As my work on Dialog continues, I’m currently rigging up the Å-machine to accept non-BMP characters in its character set. Unfortunately, though, this won’t work on the Z-machine, because the current spec limits it to the Basic Multilingual Plane—it can’t handle characters above U+FFFF.
I’m curious if this might change at some point. I know the Z-machine spec hasn’t been updated in over a decade now and the format is generally stable; but supporting Unicode at all is a post-Infocom change. It would be nice to go all the way.

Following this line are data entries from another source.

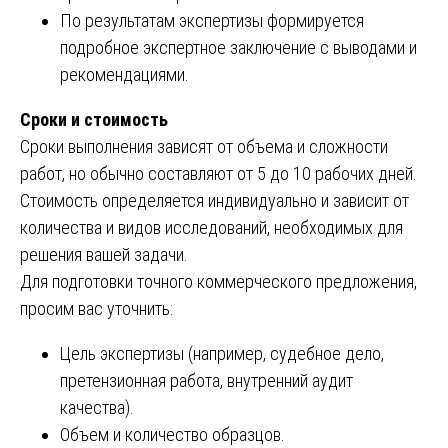
По результатам экспертизы формируется
подробное экспертное заключение с выводами и
рекомендациями.
Сроки и стоимость
Сроки выполнения зависят от объема и сложности
работ, но обычно составляют от 5 до 10 рабочих дней.
Стоимость определяется индивидуально и зависит от
количества и видов исследований, необходимых для
решения вашей задачи.
Для подготовки точного коммерческого предложения,
просим вас уточнить:
Цель экспертизы (например, судебное дело,
претензионная работа, внутренний аудит
качества).
Объем и количество образцов.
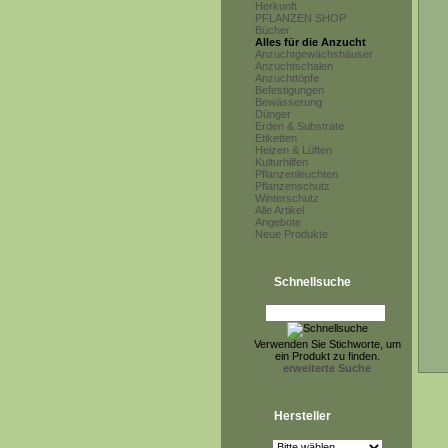
Herkunft
PFLANZEN SHOP
Bücher
Alles für die Anzucht
Anzuchtgewächshäuser
Anzuchtschalen
Anzuchttöpfe
Befestigungen
Bewässerung
Dünger
Erden & Substrate
Etiketten
Heizen & Lüften
Kulturhilfen
Pflanzenleuchten
Pflanzenschutz
Winterschutz
Alle Artikel
Angebote
Neue Produkte
Schnellsuche
Verwenden Sie Stichworte, um
ein Produkt zu finden.
erweiterte Suche
Hersteller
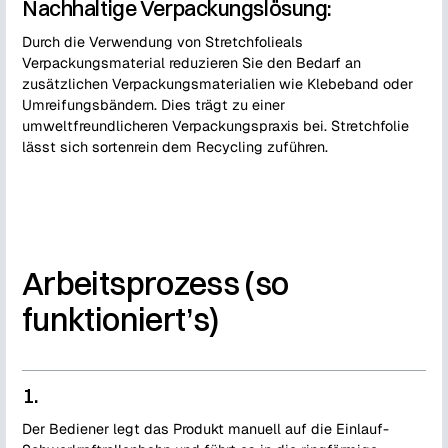
Nachhaltige Verpackungslösung:
Durch die Verwendung von Stretchfolieals
Verpackungsmaterial reduzieren Sie den Bedarf an
zusätzlichen Verpackungsmaterialien wie Klebeband oder
Umreifungsbändern. Dies trägt zu einer
umweltfreundlicheren Verpackungspraxis bei. Stretchfolie
lässt sich sortenrein dem Recycling zuführen.
Arbeitsprozess (so
funktioniert’s)
1.
Der Bediener legt das Produkt manuell auf die Einlauf-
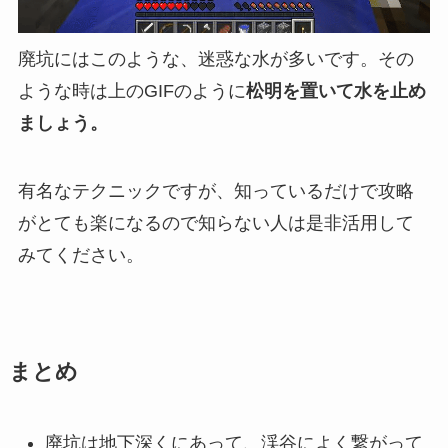
廃坑にはこのような、迷惑な水が多いです。その
ような時は上のGIFのように
松明を置いて水を止め
ましょう。
有名なテクニックですが、知っているだけで攻略
がとても楽になるので知らない人は是非活用して
みてください。
まとめ
廃坑は地下深くにあって、渓谷によく繋がって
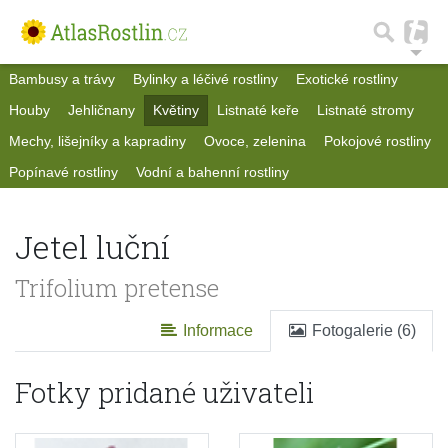
Bambusy a trávy
Bylinky a léčivé rostliny
Exotické rostliny
Houby
Jehličnany
Květiny
Listnaté keře
Listnaté stromy
Mechy, lišejníky a kapradiny
Ovoce, zelenina
Pokojové rostliny
Popínavé rostliny
Vodní a bahenní rostliny
Jetel luční
Trifolium pretense
Informace
Fotogalerie (6)
Fotky pridané uživateli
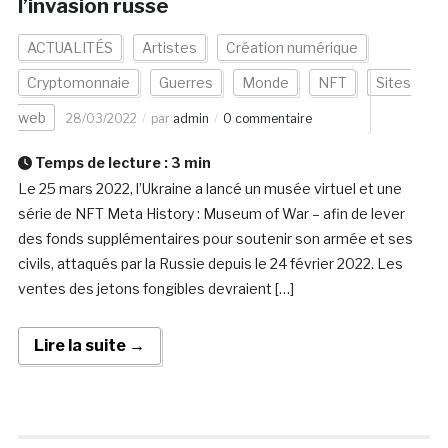
l’invasion russe
ACTUALITÉS
Artistes
Création numérique
Cryptomonnaie
Guerres
Monde
NFT
Sites
web
28/03/2022
par
admin
0 commentaire
Temps de lecture :
3
min
Le 25 mars 2022, l’Ukraine a lancé un musée virtuel et une
série de NFT Meta History : Museum of War – afin de lever
des fonds supplémentaires pour soutenir son armée et ses
civils, attaqués par la Russie depuis le 24 février 2022. Les
ventes des jetons fongibles devraient […]
Lire la suite →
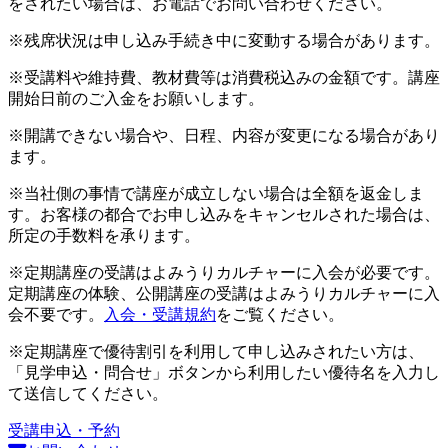
をされたい場合は、お電話でお問い合わせください。
※残席状況は申し込み手続き中に変動する場合があります。
※受講料や維持費、教材費等は消費税込みの金額です。講座
開始日前のご入金をお願いします。
※開講できない場合や、日程、内容が変更になる場合があり
ます。
※当社側の事情で講座が成立しない場合は全額を返金しま
す。お客様の都合でお申し込みをキャンセルされた場合は、
所定の手数料を承ります。
※定期講座の受講はよみうりカルチャーに入会が必要です。
定期講座の体験、公開講座の受講はよみうりカルチャーに入
会不要です。
入会・受講規約
をご覧ください。
※定期講座で優待割引を利用して申し込みされたい方は、
「見学申込・問合せ」ボタンから利用したい優待名を入力し
て送信してください。
受講申込・予約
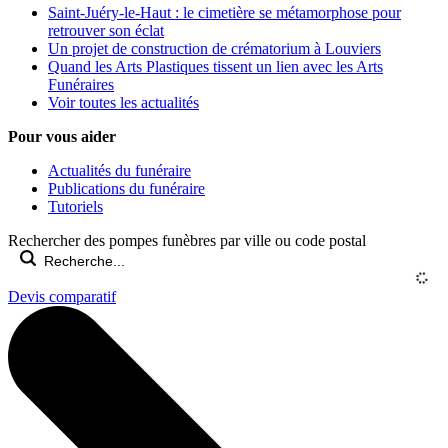
Saint-Juéry-le-Haut : le cimetière se métamorphose pour
retrouver son éclat
Un projet de construction de crématorium à Louviers
Quand les Arts Plastiques tissent un lien avec les Arts
Funéraires
Voir toutes les actualités
Pour vous aider
Actualités du funéraire
Publications du funéraire
Tutoriels
Rechercher des pompes funèbres par ville ou code postal
Devis comparatif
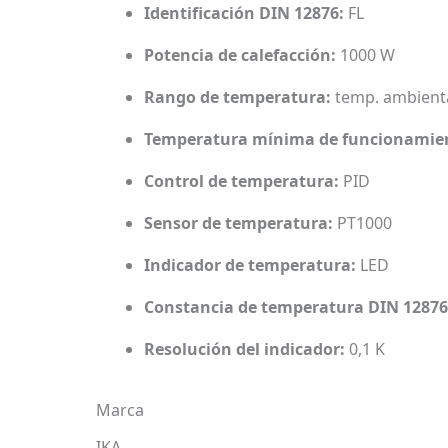
Identificación DIN 12876:
FL
Potencia de calefacción:
1000 W
Rango de temperatura:
temp. ambienta
Temperatura mínima de funcionamient
Control de temperatura:
PID
Sensor de temperatura:
PT1000
Indicador de temperatura:
LED
Constancia de temperatura DIN 12876
Resolución del indicador:
0,1 K
Marca
IKA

Since the Z-machine works with 16-bit words, using UTF-16 seems the most promising. It seems like the changes (specification-wise) would be small:
Either specify that you can use two @print_unicode instructions to print a surrogate pair, or create a new @print_unicode2 (and @check_unicode2) opcode that takes two words instead of one
Specify that a certain bit being set in Flags 2 or Flags 3 means the Unicode translation table contains 3-byte values instead of 2-byte
In the absence of a gestalt system, games could check for support via the Standard version number in the header, and error out if necessary (in particular, if they need non-BMP codepoints in the translation table).

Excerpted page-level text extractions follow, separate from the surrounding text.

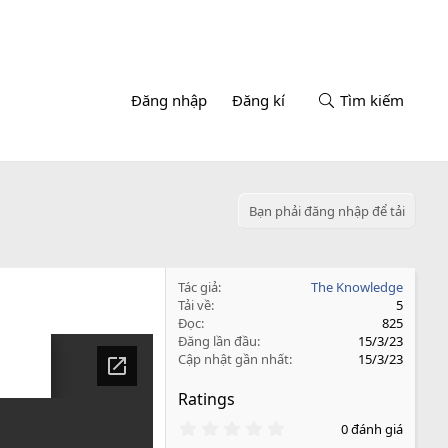
Đăng nhập
Đăng kí
Tìm kiếm
Bạn phải đăng nhập để tải
Tác giả
The Knowledge
Tải về
5
Đọc
825
Đăng lần đầu
15/3/23
Cập nhật gần nhất
15/3/23
Ratings
0
0 đánh giá
.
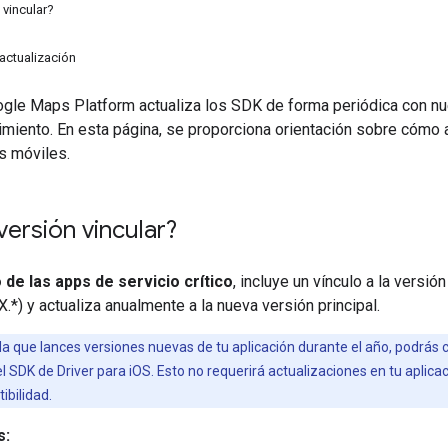
 vincular?
actualización
ogle Maps Platform actualiza los SDK de forma periódica con nu
imiento. En esta página, se proporciona orientación sobre cómo
s móviles.
ersión vincular?
 de las apps de servicio crítico
, incluye un vínculo a la versi
.*) y actualiza anualmente a la nueva versión principal.
a que lances versiones nuevas de tu aplicación durante el año, podrás
l SDK de Driver para iOS. Esto no requerirá actualizaciones en tu aplica
ibilidad.
s:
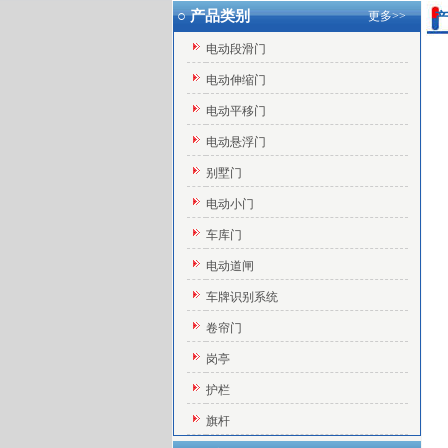
○ 产品类别
更多>>
产
电动段滑门
电动伸缩门
电动平移门
电动悬浮门
别墅门
电动小门
车库门
电动道闸
车牌识别系统
卷帘门
岗亭
护栏
旗杆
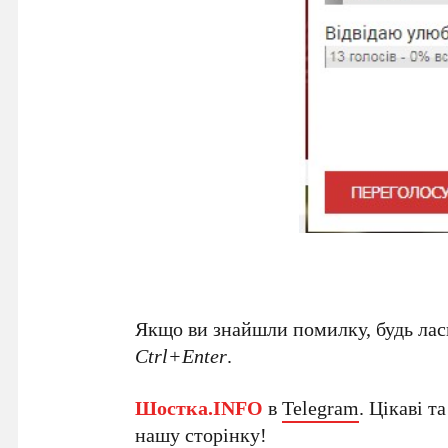
Якщо ви знайшли помилку, будь ласк
Ctrl+Enter
.
Шостка.INFO
в
Telegram
. Цікаві т
нашу
сторінку
!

What do people think? Is there interest in a hypothetical Standard 1.2 (I know @Dannii was working on this at some point)? Or should the Z-machine be considered a legacy format at this point that won’t see any further development?
I wouldn’t mind seeing an extension - but I think it needs a lot of careful thought. Using Flags3 (not flags2) is fine and a three byte translation table sounds doable. I think it better to NOT specify input or output as UTF-16 or any other encoding. Leave that up to the interpreter. That way the standard doesn’t need to involve itself with surrogate pairs and all that ugliness except to consider them invalid.
At this point in time the Z-Machine is a format largely for the point of legacy platforms. Non-BMP isn’t going to run on them. Extending the Z-Machine and keeping legacy platforms working are opposing goals.
I don’t think this can be gated by standard 1.2. As you note, we’ve had 1.2 proposals kicking around for a while, so there’s a concept of what 1.2 “should” look like. That would have to be resurrected so there’s complete agreement on what a claim of 1.2 actually means, and I’m not sure that’s feasible.
That includes adding entries to Flags 3, since that’s nominally controlled by the standard.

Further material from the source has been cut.